Joe spoke of his battle with depression, making the point that men seem more reluctant to address such issues (an argument that I agree with, but which was challenged during the Q&A session by another audience member). Joe discussed how so many people self-medicate, which does not only refer to excessive drinking or drug use but also, for example, to obsessive use of the gym. Surely “I don’t feel right if I haven’t been to the gym” cannot be right, in the same way that it would be not right to hear someone say: “I don’t feel right unless I have ten pints of beer”.

Joe referred positively to Paul Broks’s book, Into the Silent Land, a selection of case studies in neuropsychology and thoughts on neurological impairments. He also praised comedian Ruby Wax’s tireless work in bringing mental health issues to the forefront. Her personal experiences of depression informed her one woman show, Losing It, and she has become a leading speaker and writer on mental health matters, including an appearance at TEDGlobal 2012, and her book Sane New World: Taming the Mind.

Joe made the point that dialogue is a very beneficial component of treating mental disturbance, and should form part of the holistic way of treatment, rather than merely relying on heavy prescribing of drugs.

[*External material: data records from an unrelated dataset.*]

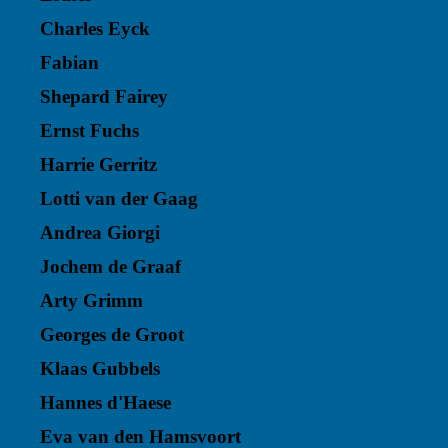
Charles Eyck
Fabian
Shepard Fairey
Ernst Fuchs
Harrie Gerritz
Lotti van der Gaag
Andrea Giorgi
Jochem de Graaf
Arty Grimm
Georges de Groot
Klaas Gubbels
Hannes d'Haese
Eva van den Hamsvoort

It was also interesting to hear that the police are now far more aware that when they are called to a person on the street who is perhaps acting aggressively, an ambulance to take the person to hospital may be more suitable than immediate arrest.

We obsess about our physical health, but not about our mental health

The session concluded with a number of perceptive questions from the audience, including whether the current obsession with being online all the time and the heavy use of social media can in some circumstances increase the risk of mental illness. The consensus was that it is dehumanising to have all conversations on line, and also that the volume of traumatic material on social media sites, and the ready access to this material by people of all ages, can be a contributing factor to mental health problems. A very valid point was also made that some of us obsess about physical health, but not mental health.

This was a very thought-provoking and interesting session, and we were left with the point that people suffering from mental illness are far more often a risk to themselves than any threat at all to other people. I found it particularly helpful to see these issues being addressed directly in Croydon. I was also pleased that the sessions I attended during the literary festival were all full. Congratulations to Clair Woodward and her team for putting on such an inspiring and challenging event.

Steve Thompson

Steve Thompson

I have been a Croydon resident for over 30 years, and have recently retired from a career in banking. Whilst appreciating many aspects of the regeneration of Croydon I do have a number of concerns about its effects. My main interests are rock music, walking, travel, and last but not least, good pubs and quality beer!